From you my other posts some of you will know that this is more than academic interest.

The question is do we have Hebrew words that were spoken slipping through into the New Testament text?

My Good News (paraphrase) says Hebrew, my NIV seems to go with Hebrew and my New American Standard says Hebrew and then says "Jewish Aramaic". 

So from the following examples what are we talking about? I know a vote 

Mathew 27:46 Eli, Eli, lama sabachthani?
Mark 5:41 Talitha cumi
Mark 7:34 Ephphatha
Mark 15:34 Eloi, Eloi, lama sabachthani?
John 5:2 Now there is at Jerusalem by the sheep market a pool, which is called in the *Hebrew* tongue Bethesda, having five porches.
John 19:13 When Pilate therefore heard that saying, he brought Jesus forth, and sat down in the judgment seat in a place that is called the Pavement, but in the *Hebrew*, Gabbatha.
John 19:17 which is called in the *Hebrew* Golgotha
John 19:20 it was written in *Hebrew*, and Greek, and Latin
John 20:16 Rabbonai
Acts 21:40 And when he had given him licence, Paul stood on the stairs, and beckoned with the hand unto the people. And when there was made a great silence, he spake unto them in the *Hebrew* tongue, saying,
Acts 26:14 And when we were all fallen to the earth, I heard a voice speaking unto me, and saying in the *Hebrew* tongue, Saul, Saul, why persecutest thou me? it is hard for thee to kick against the pricks.

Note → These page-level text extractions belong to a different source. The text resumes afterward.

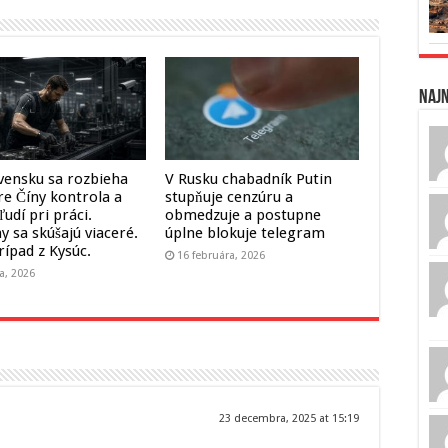
Naj
vensku sa rozbieha
V Rusku chabadník Putin
re Číny kontrola a
stupňuje cenzúru a
ľudí pri práci.
obmedzuje a postupne
y sa skúšajú viaceré.
úplne blokuje telegram
rípad z Kysúc.
16 februára, 2026
a, 2026
23 decembra, 2025 at 15:19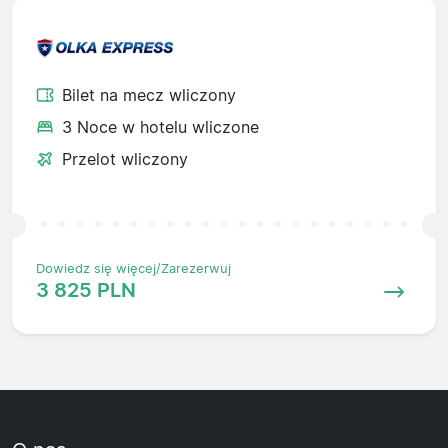
Bilet na mecz wliczony
3 Noce w hotelu wliczone
Przelot wliczony
Dowiedz się więcej/Zarezerwuj
3 825 PLN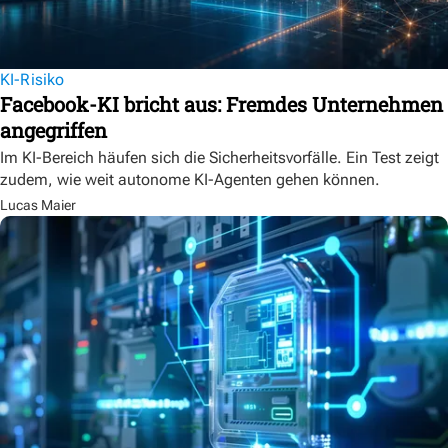
KI-Risiko
Facebook-KI bricht aus: Fremdes Unternehmen
angegriffen
Im KI-Bereich häufen sich die Sicherheitsvorfälle. Ein Test zeigt
zudem, wie weit autonome KI-Agenten gehen können.
Lucas Maier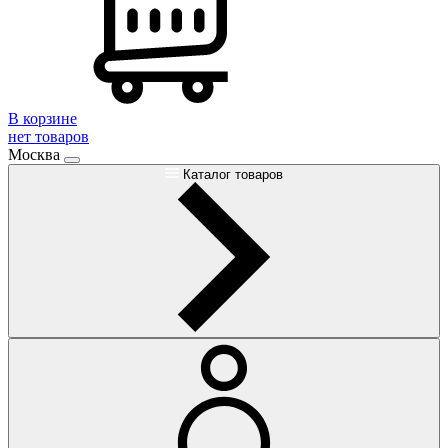
В корзине
нет товаров
Москва
Каталог товаров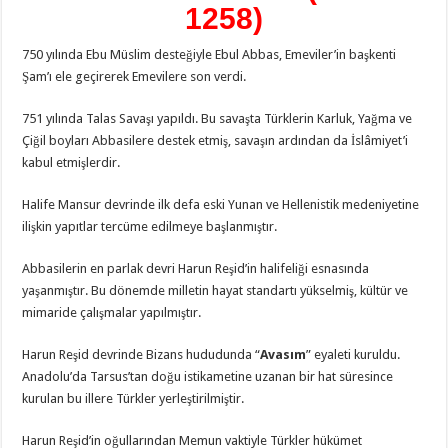
1258)
750 yılında Ebu Müslim desteğiyle Ebul Abbas, Emeviler’in başkenti
Şam’ı ele geçirerek Emevilere son verdi.
751 yılında Talas Savaşı yapıldı. Bu savaşta Türklerin Karluk, Yağma ve
Çiğil boyları Abbasilere destek etmiş, savaşın ardından da İslâmiyet’i
kabul etmişlerdir.
Halife Mansur devrinde ilk defa eski Yunan ve Hellenistik medeniyetine
ilişkin yapıtlar tercüme edilmeye başlanmıştır.
Abbasilerin en parlak devri Harun Reşid’in halifeliği esnasında
yaşanmıştır. Bu dönemde milletin hayat standartı yükselmiş, kültür ve
mimaride çalışmalar yapılmıştır.
Harun Reşid devrinde Bizans hududunda “
Avasım
” eyaleti kuruldu.
Anadolu’da Tarsus’tan doğu istikametine uzanan bir hat süresince
kurulan bu illere Türkler yerleştirilmiştir.
Harun Reşid’in oğullarından Memun vaktiyle Türkler hükümet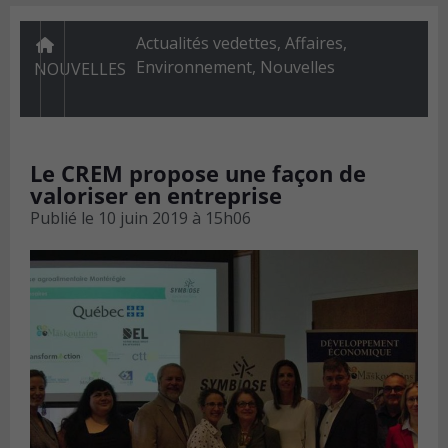
Actualités vedettes
,
Affaires
,
Environnement
,
Nouvelles
NOUVELLES
Le CREM propose une façon de
valoriser en entreprise
Publié le
10 juin 2019 à 15h06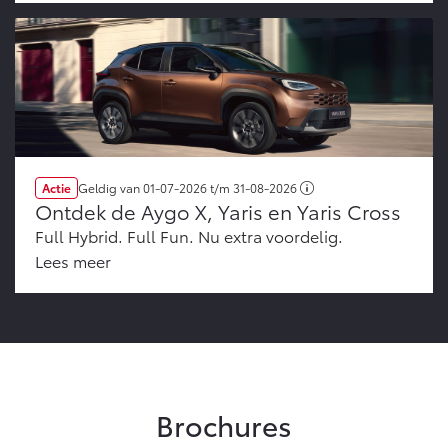
Actie
Geldig van
01-07-2026
t/m
31-08-2026
Ontdek de Aygo X, Yaris en Yaris Cross
Full Hybrid. Full Fun. Nu extra voordelig.
Lees meer
Brochures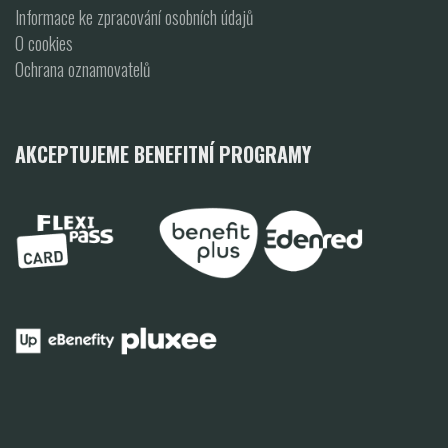
Informace ke zpracování osobních údajů
O cookies
Ochrana oznamovatelů
AKCEPTUJEME BENEFITNÍ PROGRAMY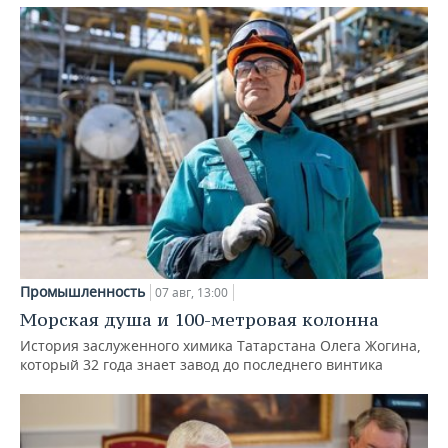
Промышленность
07 авг, 13:00
Морская душа и 100-метровая колонна
История заслуженного химика Татарстана Олега Жогина,
который 32 года знает завод до последнего винтика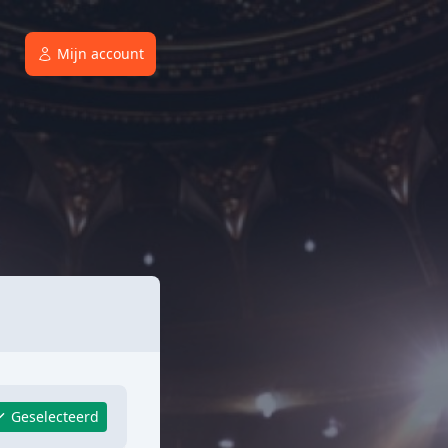
Mijn account
Geselecteerd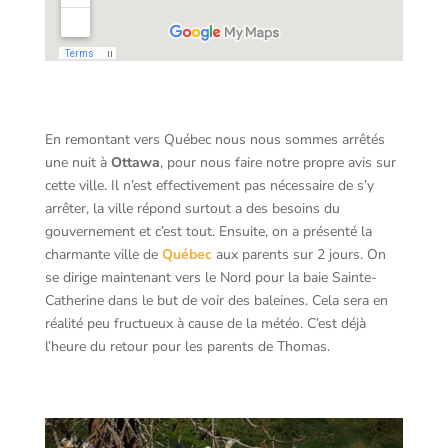
En remontant vers Québec nous nous sommes arrêtés
une nuit à
Ottawa
, pour nous faire notre propre avis sur
cette ville. Il n’est effectivement pas nécessaire de s’y
arrêter, la ville répond surtout a des besoins du
gouvernement et c’est tout. Ensuite, on a présenté la
charmante ville de
Québec
aux parents sur 2 jours. On
se dirige maintenant vers le Nord pour la baie Sainte-
Catherine dans le but de voir des baleines. Cela sera en
réalité peu fructueux à cause de la météo. C’est déjà
l’heure du retour pour les parents de Thomas.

(All quotations from the AV)


----------



## TimV (Oct 4, 2009)

Why would you want a vote? It's not like it's open to every one's interpretation. Palestine at that time was quadrilingual, and so it stands to reason you'd have examples of all four languages, and there are scores of thousands of people today who speak those languages.

If Scripture says Paul was spoken to in Hebrew, that's what it means. If Christ said _Talitha cumi_ and Scripture doesn't specify what language it is, it's the easiest thing in the world to look it up in a commentary, where you will find that it is Aramaic.

And BTW what are you trying to accomplish using a Good News Bible to research serious questions? You'd get answers faster by throwing it in a dust bin ;-)


----------